[Collection entries]
◆ ◆ ◆ ◆ ◆ ◆ ◆
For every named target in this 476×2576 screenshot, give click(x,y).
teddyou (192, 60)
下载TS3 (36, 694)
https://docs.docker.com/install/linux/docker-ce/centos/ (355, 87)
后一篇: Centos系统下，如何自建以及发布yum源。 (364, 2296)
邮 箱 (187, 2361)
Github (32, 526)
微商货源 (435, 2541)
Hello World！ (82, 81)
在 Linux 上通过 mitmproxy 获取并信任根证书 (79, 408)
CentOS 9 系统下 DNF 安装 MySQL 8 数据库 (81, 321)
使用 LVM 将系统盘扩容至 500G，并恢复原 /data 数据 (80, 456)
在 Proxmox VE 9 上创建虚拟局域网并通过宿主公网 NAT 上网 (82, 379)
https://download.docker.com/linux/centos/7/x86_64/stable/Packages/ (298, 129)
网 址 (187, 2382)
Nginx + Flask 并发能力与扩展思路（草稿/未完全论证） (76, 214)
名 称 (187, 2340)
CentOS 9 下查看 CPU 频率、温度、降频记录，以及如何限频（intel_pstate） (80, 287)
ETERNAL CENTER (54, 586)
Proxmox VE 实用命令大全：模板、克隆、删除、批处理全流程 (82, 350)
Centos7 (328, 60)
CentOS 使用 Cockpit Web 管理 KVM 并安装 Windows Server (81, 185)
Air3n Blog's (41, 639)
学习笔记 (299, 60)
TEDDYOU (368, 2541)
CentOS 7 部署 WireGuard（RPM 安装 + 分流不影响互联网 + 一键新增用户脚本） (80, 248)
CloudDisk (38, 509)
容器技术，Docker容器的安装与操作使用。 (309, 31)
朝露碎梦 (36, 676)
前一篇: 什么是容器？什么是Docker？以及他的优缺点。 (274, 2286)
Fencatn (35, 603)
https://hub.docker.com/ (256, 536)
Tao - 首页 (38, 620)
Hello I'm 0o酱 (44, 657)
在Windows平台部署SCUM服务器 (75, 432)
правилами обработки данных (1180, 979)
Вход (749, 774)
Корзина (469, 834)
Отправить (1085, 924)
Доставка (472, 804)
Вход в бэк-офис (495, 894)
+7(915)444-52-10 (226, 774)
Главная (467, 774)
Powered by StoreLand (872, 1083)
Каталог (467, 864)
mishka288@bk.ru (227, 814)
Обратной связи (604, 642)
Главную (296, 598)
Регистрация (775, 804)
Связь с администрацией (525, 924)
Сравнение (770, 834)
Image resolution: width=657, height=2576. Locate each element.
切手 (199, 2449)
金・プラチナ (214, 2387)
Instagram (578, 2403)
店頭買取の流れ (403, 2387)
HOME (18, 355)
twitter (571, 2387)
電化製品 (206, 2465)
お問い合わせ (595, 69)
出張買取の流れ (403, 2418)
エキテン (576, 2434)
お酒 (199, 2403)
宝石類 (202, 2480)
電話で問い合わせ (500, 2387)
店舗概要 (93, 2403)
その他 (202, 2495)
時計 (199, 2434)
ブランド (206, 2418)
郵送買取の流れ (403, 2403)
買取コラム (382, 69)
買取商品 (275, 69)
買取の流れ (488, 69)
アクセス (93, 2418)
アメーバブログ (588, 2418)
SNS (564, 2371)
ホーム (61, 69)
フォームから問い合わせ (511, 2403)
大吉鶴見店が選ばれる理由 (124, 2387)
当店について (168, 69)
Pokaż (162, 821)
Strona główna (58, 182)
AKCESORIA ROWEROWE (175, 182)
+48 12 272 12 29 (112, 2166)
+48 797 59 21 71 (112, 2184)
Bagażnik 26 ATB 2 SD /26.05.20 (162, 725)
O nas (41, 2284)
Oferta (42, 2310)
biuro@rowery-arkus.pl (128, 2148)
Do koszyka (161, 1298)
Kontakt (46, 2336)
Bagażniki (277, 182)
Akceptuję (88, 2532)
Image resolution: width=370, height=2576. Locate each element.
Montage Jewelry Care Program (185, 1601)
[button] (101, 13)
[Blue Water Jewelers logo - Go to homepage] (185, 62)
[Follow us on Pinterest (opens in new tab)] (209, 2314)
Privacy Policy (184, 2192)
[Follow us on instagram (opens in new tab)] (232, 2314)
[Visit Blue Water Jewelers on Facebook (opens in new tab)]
◆ ◆ ◆ ◆ ◆ ◆ ◆
■ **TASK DIRECTIONS**
Lines holding the word "Follow" in the entries above are the ones to pull out. Copy them all.

■ **FINISHED TASK**
[Follow us on Pinterest (opens in new tab)] (209, 2314)
[Follow us on instagram (opens in new tab)] (232, 2314)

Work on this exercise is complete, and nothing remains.